Urban Jungle – green payback time

03.24 — Open Air Culture

Nature is taking back its own spaces, and launches an invasion over urban hotspots through new and unexpected green oases.
Trees, gardens and vegetable fields are blossoming between the terraces and rooftops of city centres, and are revolutionising their aesthetics, habitability and healthiness. Small areas for well-being will to be exploited to their maximum potential with smart furnishings and solutions.

Among the seven wonders of the ancient world, the one that we tend to remember most easily are the hanging gardens of Babylon perhaps because people suggest they can conjure something up.
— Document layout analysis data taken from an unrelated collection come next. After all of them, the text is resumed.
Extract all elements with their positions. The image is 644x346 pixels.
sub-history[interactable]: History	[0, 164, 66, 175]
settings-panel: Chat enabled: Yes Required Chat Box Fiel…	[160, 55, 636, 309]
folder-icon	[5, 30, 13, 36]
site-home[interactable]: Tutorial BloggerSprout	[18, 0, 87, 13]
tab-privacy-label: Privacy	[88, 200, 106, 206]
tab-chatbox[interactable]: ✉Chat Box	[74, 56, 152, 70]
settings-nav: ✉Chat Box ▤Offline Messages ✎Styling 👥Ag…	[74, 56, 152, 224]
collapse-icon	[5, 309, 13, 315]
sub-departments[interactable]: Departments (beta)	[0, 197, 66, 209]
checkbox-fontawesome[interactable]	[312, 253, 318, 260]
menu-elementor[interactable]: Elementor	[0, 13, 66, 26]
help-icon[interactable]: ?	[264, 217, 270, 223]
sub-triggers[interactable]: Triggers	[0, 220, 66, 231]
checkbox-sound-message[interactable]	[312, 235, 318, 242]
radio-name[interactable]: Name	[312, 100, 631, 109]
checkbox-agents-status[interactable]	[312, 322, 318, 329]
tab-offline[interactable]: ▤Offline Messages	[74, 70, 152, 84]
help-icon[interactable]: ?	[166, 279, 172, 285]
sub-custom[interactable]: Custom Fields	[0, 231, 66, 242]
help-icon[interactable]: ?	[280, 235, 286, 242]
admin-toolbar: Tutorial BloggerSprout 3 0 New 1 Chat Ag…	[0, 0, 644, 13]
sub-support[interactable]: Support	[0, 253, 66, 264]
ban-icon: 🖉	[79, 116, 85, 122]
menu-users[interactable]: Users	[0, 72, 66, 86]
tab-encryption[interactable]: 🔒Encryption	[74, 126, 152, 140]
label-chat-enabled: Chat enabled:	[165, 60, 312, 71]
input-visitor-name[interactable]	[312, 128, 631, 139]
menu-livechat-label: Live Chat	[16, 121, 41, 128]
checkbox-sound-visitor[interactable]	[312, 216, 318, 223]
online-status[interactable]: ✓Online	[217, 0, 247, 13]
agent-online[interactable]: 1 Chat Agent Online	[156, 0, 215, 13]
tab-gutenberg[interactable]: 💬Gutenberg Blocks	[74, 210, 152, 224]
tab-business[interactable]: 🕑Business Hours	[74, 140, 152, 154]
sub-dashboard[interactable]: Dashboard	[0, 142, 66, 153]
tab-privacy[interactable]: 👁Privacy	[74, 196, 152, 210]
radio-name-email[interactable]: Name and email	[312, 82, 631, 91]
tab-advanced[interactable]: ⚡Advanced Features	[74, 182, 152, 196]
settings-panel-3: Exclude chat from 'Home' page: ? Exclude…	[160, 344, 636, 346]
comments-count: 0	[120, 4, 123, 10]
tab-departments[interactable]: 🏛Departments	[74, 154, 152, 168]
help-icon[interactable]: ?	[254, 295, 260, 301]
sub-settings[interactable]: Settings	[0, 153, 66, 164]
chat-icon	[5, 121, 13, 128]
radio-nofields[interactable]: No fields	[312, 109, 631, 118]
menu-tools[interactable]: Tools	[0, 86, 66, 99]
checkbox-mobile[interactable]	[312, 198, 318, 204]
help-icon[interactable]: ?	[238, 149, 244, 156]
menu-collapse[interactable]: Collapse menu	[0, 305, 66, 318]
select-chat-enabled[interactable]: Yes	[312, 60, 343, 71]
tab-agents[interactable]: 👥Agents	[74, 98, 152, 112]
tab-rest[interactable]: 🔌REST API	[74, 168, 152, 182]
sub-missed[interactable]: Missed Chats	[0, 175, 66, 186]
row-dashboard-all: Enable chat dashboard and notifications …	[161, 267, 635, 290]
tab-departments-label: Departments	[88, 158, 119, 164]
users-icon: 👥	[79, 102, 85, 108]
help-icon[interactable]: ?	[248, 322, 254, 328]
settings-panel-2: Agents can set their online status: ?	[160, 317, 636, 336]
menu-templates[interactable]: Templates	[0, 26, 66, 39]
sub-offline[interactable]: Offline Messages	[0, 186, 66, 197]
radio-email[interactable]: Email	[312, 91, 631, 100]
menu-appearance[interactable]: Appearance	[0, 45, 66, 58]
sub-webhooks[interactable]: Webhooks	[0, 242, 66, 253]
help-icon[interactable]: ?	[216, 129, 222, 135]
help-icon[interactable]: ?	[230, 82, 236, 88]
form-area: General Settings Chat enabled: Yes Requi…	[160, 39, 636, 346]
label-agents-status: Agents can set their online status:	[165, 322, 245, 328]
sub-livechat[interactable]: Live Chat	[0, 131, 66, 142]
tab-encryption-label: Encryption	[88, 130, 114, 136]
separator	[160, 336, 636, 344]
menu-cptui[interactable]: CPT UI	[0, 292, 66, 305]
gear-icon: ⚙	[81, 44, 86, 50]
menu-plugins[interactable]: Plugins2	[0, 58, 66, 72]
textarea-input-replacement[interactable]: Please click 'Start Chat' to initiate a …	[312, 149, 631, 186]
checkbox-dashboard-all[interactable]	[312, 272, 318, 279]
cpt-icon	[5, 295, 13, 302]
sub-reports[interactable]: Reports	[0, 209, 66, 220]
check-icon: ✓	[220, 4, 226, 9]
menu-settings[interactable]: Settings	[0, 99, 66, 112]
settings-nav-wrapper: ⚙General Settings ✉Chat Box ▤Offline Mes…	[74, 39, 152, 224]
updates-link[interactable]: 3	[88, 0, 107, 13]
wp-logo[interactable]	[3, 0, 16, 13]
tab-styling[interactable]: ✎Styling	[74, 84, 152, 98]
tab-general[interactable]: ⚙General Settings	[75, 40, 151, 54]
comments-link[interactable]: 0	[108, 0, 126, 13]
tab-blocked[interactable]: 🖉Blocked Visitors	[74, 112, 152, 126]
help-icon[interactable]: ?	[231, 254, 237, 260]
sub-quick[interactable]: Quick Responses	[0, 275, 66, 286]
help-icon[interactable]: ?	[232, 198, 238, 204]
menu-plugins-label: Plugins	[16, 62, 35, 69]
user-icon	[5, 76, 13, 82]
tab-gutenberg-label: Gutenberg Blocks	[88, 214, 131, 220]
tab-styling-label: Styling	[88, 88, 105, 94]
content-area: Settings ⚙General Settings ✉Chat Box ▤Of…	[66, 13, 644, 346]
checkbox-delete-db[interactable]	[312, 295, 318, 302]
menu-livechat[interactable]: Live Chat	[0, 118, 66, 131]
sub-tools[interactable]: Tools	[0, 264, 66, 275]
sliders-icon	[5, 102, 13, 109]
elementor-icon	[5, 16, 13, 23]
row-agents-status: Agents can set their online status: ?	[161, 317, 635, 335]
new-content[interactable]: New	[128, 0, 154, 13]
Structures between history and myth, which represent an architectural work of art in people’s collective imagination, and where nature is at the forefront of both the public and private lives of the inhabitants.
If we jump forward approximately two and a half millennia to date, we can observe that green architectures are increasing manifold in big cities all over the world and vertical gardens are becoming the icon of a new concept for skyscrapers, city centres and for sustainability, both for humans and for the environment.


Asd Conceiving urban planning spaces nowadays means people need to know how to design around the demands of the natural element in terms of the impact on the environment, energy and the landscape: it is no longer a contrast between what is green and concrete, but more a case of a total and mutual alliance for habitability, health, reduction consumption levels and improving air quality.

There are a number of examples of this turnaround in architecture and urban engineering and these provide an extraordinary overview of how sustainability and beauty can form a winning combination, which is capable of providing a concrete format for almost any imaginative constructions; just like the gardens of Babylon.

Bringing the green outdoor into buildings and skyscrapers does actually have innumerable advantages, as it not only allows consumption levels and CO2 emissions to be reduced, but it increases the city’s biodiversity, and also improves its aesthetics and health with surroundings which have been designed to guarantee a new psychophysical state of well-being for the people who live there.